4. The function f(x)=-7x+3: This function does not represent a geometric sequence because each term is obtained by subtracting 7 from the previous term, not multiplying it by a constant factor.
Therefore, the correct answer is: The function f(x) = 7x represents a geometric sequence because each term is 7 times as great as the previous term.
To determine which function represents a geometric sequence, we need to understand the characteristics of a geometric sequence. A geometric sequence is a sequence of numbers in which each term after the first is found by multiplying the previous term by a fixed, non-zero number called the common ratio.
Let's analyze each function to see if it matches the characteristics of a geometric sequence:
1. The function f(x) = x^7 does not represent a geometric sequence. Taking the seventh power of each term does not result in a fixed, non-zero common ratio. Hence, this function is not a geometric sequence.
2. The function f(x) = 7x does represent a geometric sequence. Each term is the next higher multiple of 7, indicating a common ratio of 7. For example, if x = 1, f(1) = 7, and if x = 2, f(2) = 14 = 7 * 2. The common ratio is 7, and each term is obtained by multiplying the previous term by the common ratio.

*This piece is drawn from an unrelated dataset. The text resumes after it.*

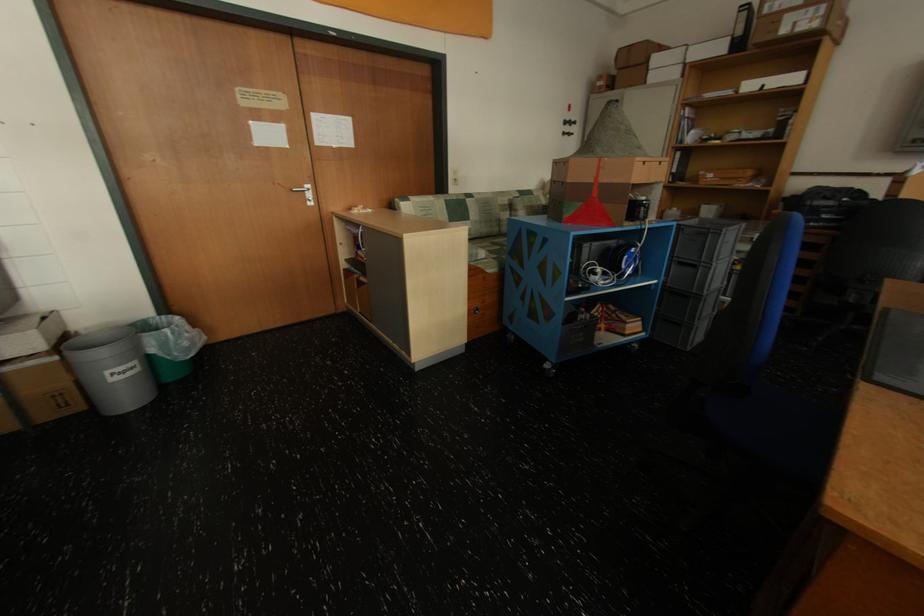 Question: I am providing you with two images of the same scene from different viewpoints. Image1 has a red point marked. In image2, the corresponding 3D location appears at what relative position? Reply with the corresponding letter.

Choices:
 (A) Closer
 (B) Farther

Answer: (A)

3. The function f(x) = 7x also represents a geometric sequence. As mentioned in the previous option, each term is obtained by multiplying the previous term by 7. This function, therefore, also has a fixed, non-zero common ratio, which confirms it as a geometric sequence.
4. The function f(x) = -7x + 3 does not represent a geometric sequence. The difference between consecutive terms is not a fixed multiple, indicating that it does not follow the definition of a geometric sequence.
Based on the analysis, options 2 and 3 both represent geometric sequences because they have a fixed, non-zero common ratio obtained by multiplying the previous term by a constant.